A phantom controller can be a live controller virtual machine (VM) or non-existent VM that can be participating or not participating in the cluster. NSX Manager synchronises the list of all VMs from the vCenter Server inventory. A phantom controller is created when the vCenter Server or host deletes a controller VM without a request from NSX Manager, or when vCenter Server inventory changes the reference MOID of the controller VMs.
When controller is created from NSX, the configuration information is stored inside the NSX Manager. NSX Manager deploys the new controller VM through the vCenter Server.
NSX administrator provides configuration, including IP address pool to the NSX Manager to create a controller. NSX Manager removes an IP address from the pool, and pushes that IP with the rest of the controller configuration as a VM creation request to the vCenter Server. NSX Manager waits for vCenter Server to confirm the status of the request.
The controller creation process was successful: If the controller VM is created successfully, vCenter Server starts the controller VM. NSX Manager stores the Managed Object ID (MOID) of the VM with the rest of the controller’s configuration information. The MOID (or MO-REF) is a unique identifier that vCenter assigns to every object in its inventory. vCenter Server also use this MOID to track the VM if it remains part of the vCenter Server inventory.
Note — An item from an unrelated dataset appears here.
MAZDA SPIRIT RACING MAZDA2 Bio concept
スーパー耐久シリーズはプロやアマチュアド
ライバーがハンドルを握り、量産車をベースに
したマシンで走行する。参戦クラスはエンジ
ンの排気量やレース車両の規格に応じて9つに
The controller creation process was not successful: If the IP and network connection configurations were incorrect, then NSX Manager might not be able to contact vCenter Server. NSX Manager waits for a preset amount of time to create a single node controller cluster (for the first one) or new controller to join the active cluster. If timer expires, NSX Manager requests vCenter Server to delete the VM. The IP address is returned back to the pool and NSX declares controller creation failure.
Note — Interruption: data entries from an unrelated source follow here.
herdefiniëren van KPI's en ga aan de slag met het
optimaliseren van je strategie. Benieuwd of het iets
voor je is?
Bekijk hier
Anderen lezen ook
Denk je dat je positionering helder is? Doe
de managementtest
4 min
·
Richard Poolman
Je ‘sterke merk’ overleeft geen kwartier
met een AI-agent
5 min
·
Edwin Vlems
How Phantom Controller Gets Created
When NSX Manager requests to delete a controller, vCenter Server finds the controller VM using the MOID for deletion.
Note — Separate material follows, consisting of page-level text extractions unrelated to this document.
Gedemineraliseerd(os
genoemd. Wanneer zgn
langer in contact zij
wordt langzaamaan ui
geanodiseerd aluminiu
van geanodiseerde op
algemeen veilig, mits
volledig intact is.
However, if any vCenter activities result in removal of the controller VM from the vCenter Server inventory, vCenter removes the MOID from its database. Note that the controller VM can still be alive and active on the NSX Manager even after getting removed from the vCenter inventory. But for the vCenter Server, controller VM no longer exists. Even though vCenter Server has removed the VM from its inventory, the VM may not be deleted. If the VM is still active, then it is still participating or attempting to participate in the NSX controller cluster.
Following are the most common example of how phantom controller gets created:
The vCenter Server administrator removes the host that contains the controller VM from the inventory. Later adds the host back. When the host is removed, vCenter Server delete all the MOIDs associated with the host and the VMs within it. When the host is added back later, vCenter Server assigns brand new MOID to the host and the VMs. For the NSX users, the host and VM are still the same, but from the vCenter Server’s perspective, the hosts and VMs are brand new objects. However, for all practical purposes, the hosts and VMs are still the same. The applications that run within the host and VMs do not change.
The vCenter Server administrator deletes the controller VM through vCenter Server or using Host Management. The deletion was not initiated by NSX Manager.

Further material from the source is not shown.